About this exercise :: Pictures aside, each record should be reproduced exactly.
---------- Data for the task ----------
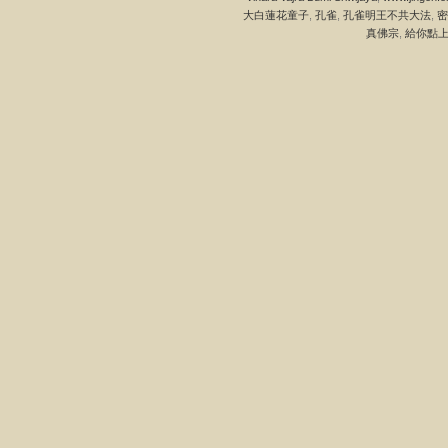
大白蓮花童子
,
孔雀
,
孔雀明王不共大法
,
密
真佛宗
,
給你點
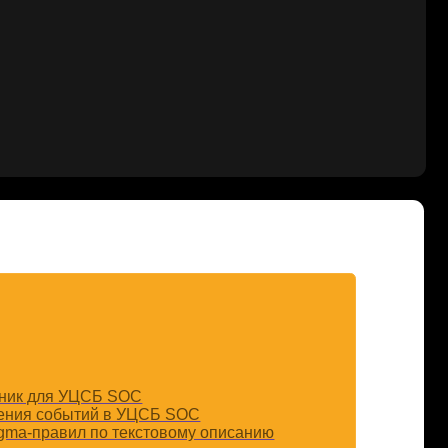
 SOC
 в УЦСБ SOC
 текстовому описанию
ckU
----------
Answer to this exercise ::
大白蓮花童子
,
孔雀
,
孔雀明王不共大法
,
密
真佛宗
,
給你點
 SOC
 в УЦСБ SOC
 текстовому описанию
ckU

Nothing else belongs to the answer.